Andrew Flintoff will come in his last Test to rescue his beleaguered team for a possible last time. If fit, James Anderson and Graeme Swann are a certainty and that would mean Stephen Harmison sitting out. For playing at The Oval might tempt Andy Flower and Strauss to go in with two spinners (yes, Monty Panesar again!) but one would rather have a charging fast bowler than a confused left arm spinner bowling at the Aussies. That by no means refers to Stuart Broad. For the management needs to get one thing clear, he may be a fine lower-order all-rounder but if the seven batsmen before him haven’t done the job, he will only prolong the inevitable. And if that indeed turns out to be the case in the fifth Test, one is sure the hosts would rather suffer a quick death than linger around in agony.

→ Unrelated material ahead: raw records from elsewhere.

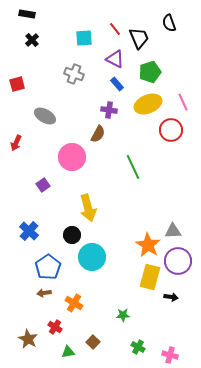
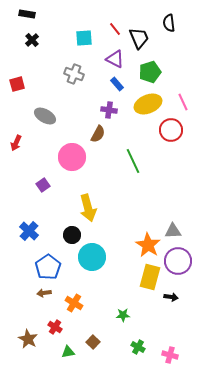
black semicircle: rotated 12 degrees clockwise
green line: moved 6 px up
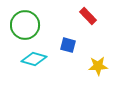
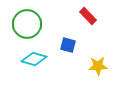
green circle: moved 2 px right, 1 px up
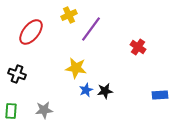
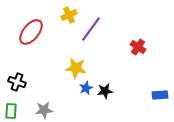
black cross: moved 8 px down
blue star: moved 2 px up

Their dominant win in three days brought back memories of the glorious Australian team of not so long back. And as was with them, it is indeed tough to find fault with their performance at Leeds. As afore mentioned the one bone of contention might have been the omission of the lone spinner but the match didn’t last long enough to bring in that factor. That might not be a debating point come The Oval, where the spinner will again find his name on the team sheets. With Brett Lee possibly fit again and Mitchell Johnson back in some semblance of form, it is a wonderful problem of plenty for Ponting and company to have ahead of the final match.
As opposed to the 2005 roller coaster, Ashes 2009 has been more of a boxing bout. The first round at Cardiff was a nail biting start. And since then England have been landing punches aplenty. Australia took a heavy hit at Lord’s, almost suffered a knock-out at Edgbaston but somehow managed to block a few blows, and showed enough perseverance to land a vicious upper cut of their own at Headingley. The last round promises to be a stimulating one, and that is putting it mildly.
(The columnist is a sports writer and Mobile ESPN cricket commentator based in New Delhi, India.)